In „Little Birds“ bekommt Anaïs Nin Erotica einen revolutionären neuen Kontext Con


Die französische Nationalhymne „La Marseillaise“ kann in einer marokkanischen Bildschirmumgebung anders klingen. Am bekanntesten ist vielleicht die „Casablanca“-Version, in der die Kundschaft von Rick’s Café es laut und stolz singt, um die Stimmen der Besatzungsdeutschen zu übertönen.

Dann gibt es die „Little Birds“-Version, die in einem überfüllten Nachtclub von einer goldzahnigen marokkanischen Prostituierten (Yumna Marwan) giftig geschmettert wird. Diesmal sind die französischen Besatzer an der Reihe, sich auf ihren Plätzen zu winden.

Die Szene ist eine perfekte Kapselung der Spannungen im Herzen von „Little Birds“, einer sexuell freizügigen sechsteiligen Serie, die am Sonntag auf Starz debütiert. Die Serie spielt 1955 in der kolonialen Hafenstadt Tanger und basiert lose auf dem gleichnamigen Buch von Anaïs Nin mit erotischen Kurzgeschichten, das 1979 posthum veröffentlicht wurde.
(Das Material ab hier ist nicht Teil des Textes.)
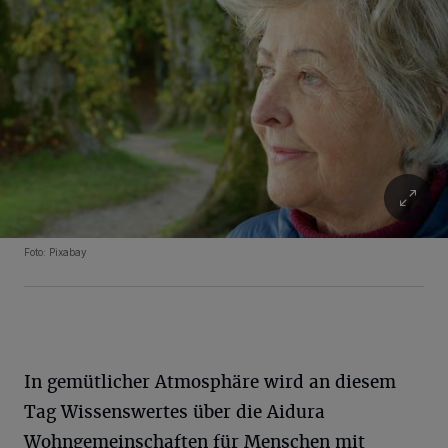
Foto: Pixabay
In gemütlicher Atmosphäre wird an diesem
Tag Wissenswertes über die Aidura
Wohngemeinschaften für Menschen mit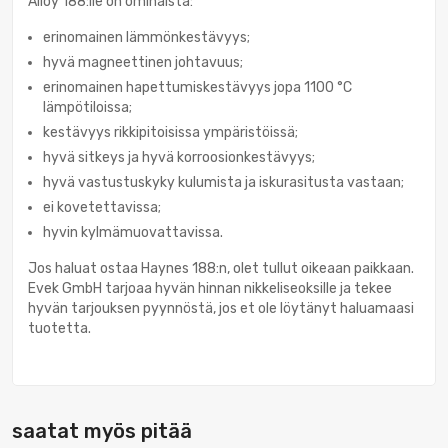
Alloy 188:lle on ominaista:
erinomainen lämmönkestävyys;
hyvä magneettinen johtavuus;
erinomainen hapettumiskestävyys jopa 1100 °C
lämpötiloissa;
kestävyys rikkipitoisissa ympäristöissä;
hyvä sitkeys ja hyvä korroosionkestävyys;
hyvä vastustuskyky kulumista ja iskurasitusta vastaan;
ei kovetettavissa;
hyvin kylmämuovattavissa.
Jos haluat ostaa Haynes 188:n, olet tullut oikeaan paikkaan.
Evek GmbH tarjoaa hyvän hinnan nikkeliseoksille ja tekee
hyvän tarjouksen pyynnöstä, jos et ole löytänyt haluamaasi
tuotetta.
saatat myös pitää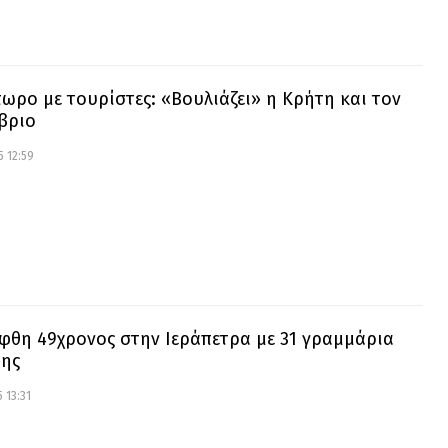
ωρο με τουρίστες: «Βουλιάζει» η Κρήτη και τον
βριο
 12:59
φθη 49χρονος στην Ιεράπετρα με 31 γραμμάρια
ης
 13:31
Nin, der zwei Jahre zuvor im Alter von 73 Jahren starb, hatte geschrieben die Geschichten in den 1940er Jahren über einen männlichen Wohltäter, der ihr einen Dollar pro Seite bezahlte und immer wieder riet: „Konzentriere dich auf Sex. Lass die Poesie weg.“

Frühere Verfilmungen von Nins Werken wie die Filme „Henry & June“ (1990) und „Delta of Venus“ (1995) wurden von männlichen Regisseuren gemacht. „Little Birds“ hat ein überwiegend von Frauen geführtes Kreativteam, darunter die Schöpferin Sophia Al-Maria und die Regisseurin der Serie Stacie Passon – ein willkommenes Update in einer Show, die das sexuelle Verlangen in all seinen Erscheinungsformen untersucht.

„Es gibt eine Offenheit für Erfahrungen und eine Offenheit für Perspektiven in Nins Literatur“, sagte Al-Maria. “Diese Dinge waren etwas, mit dem ich die Charaktere wirklich durchdringen wollte.”
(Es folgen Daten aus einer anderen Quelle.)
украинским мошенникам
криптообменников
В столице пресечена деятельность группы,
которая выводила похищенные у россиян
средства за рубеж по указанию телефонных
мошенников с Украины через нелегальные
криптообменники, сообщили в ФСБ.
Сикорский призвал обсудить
Al-Maria, die zwischen der Heimatstadt ihrer Mutter im Bundesstaat Washington und der Heimat ihres Beduinenvaters in Katar aufgewachsen ist, sagte, sie habe mit 16 zum ersten Mal „Little Birds“ in der Bibliothek der American University in Kairo gelesen Bachelor. Al-Maria, jetzt 37, sagte letzten Monat in einem Videoanruf aus London, dass sie die Geschichten zu dieser Zeit für ein „Rücken der Erwartungen, insbesondere in Bezug auf Sexualität“ geschätzt habe.

Aber als sie die Geschichten Jahre später noch einmal durchging, wich sie auf eine Weise vor ihnen zurück, die sie dazu brachte, sie zu untergraben.
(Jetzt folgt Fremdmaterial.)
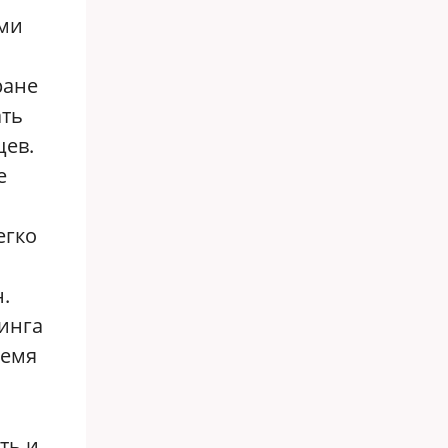
ыми
ране
ать
цев.
е
егко
.
финга
ремя
ть и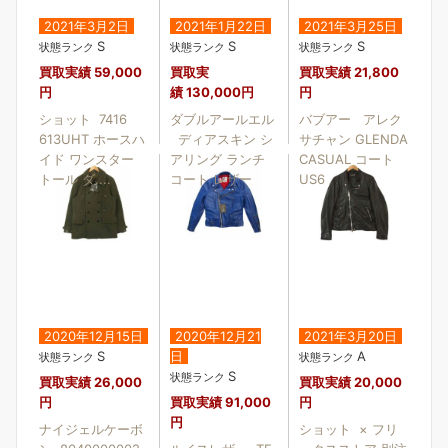
2021年3月2日
2021年1月22日
2021年3月25日
S
S
S
状態ランク
状態ランク
状態ランク
買取実績
59,000
買取実
買取実績
21,800
円
績
130,000円
円
ショット 7416
ダブルアールエル
バブアー アレク
613UHT ホースハ
ディアスキン シ
サチャン GLENDA
イド ワンスター
アリング ランチ
CASUAL コート
トール ダ....
コート レザー
US6
2020年12月15日
2020年12月21
2021年3月20日
S
日
A
状態ランク
状態ランク
S
状態ランク
買取実績
26,000
買取実績
20,000
円
買取実績
91,000
円
円
ナイジェルケーボ
ショット × フリ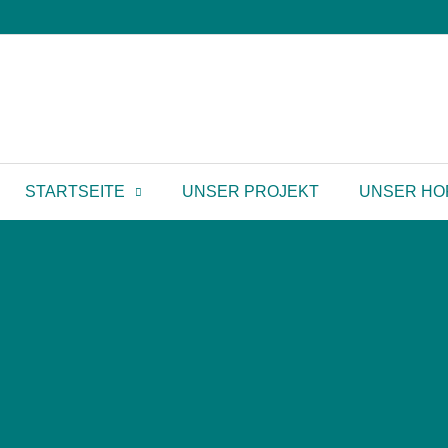
STARTSEITE
UNSER PROJEKT
UNSER HO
„Oft sind die Geschichten ziemlich rassistisch oder sie haben diese Art von wirklich unangenehmen Perspektiven in sich“, sagte Al-Maria, die als bildende Künstlerin Einzelausstellungen im Whitney Museum of American Art in New York und in der Tate . hatte Großbritannien, in London.

„Es war also eine große Sache für mich, es in eine Reihe von Charakteren einzuordnen, die jeweils etwas über diesen Blick zu sagen haben“, fügte sie hinzu.

Keine der ursprünglichen „Little Birds“-Geschichten von Nin spielt in Tanger, obwohl ihre literarischen Tagebücher zeigen, dass sie durch Marokko gereist ist. Al-Maria sah die Gelegenheit, zwei Aspekte des Lebens des Autors auf eine Weise zu verschmelzen, die den zeitgenössischen Betrachter und das Quellenmaterial grundlegend herausforderte.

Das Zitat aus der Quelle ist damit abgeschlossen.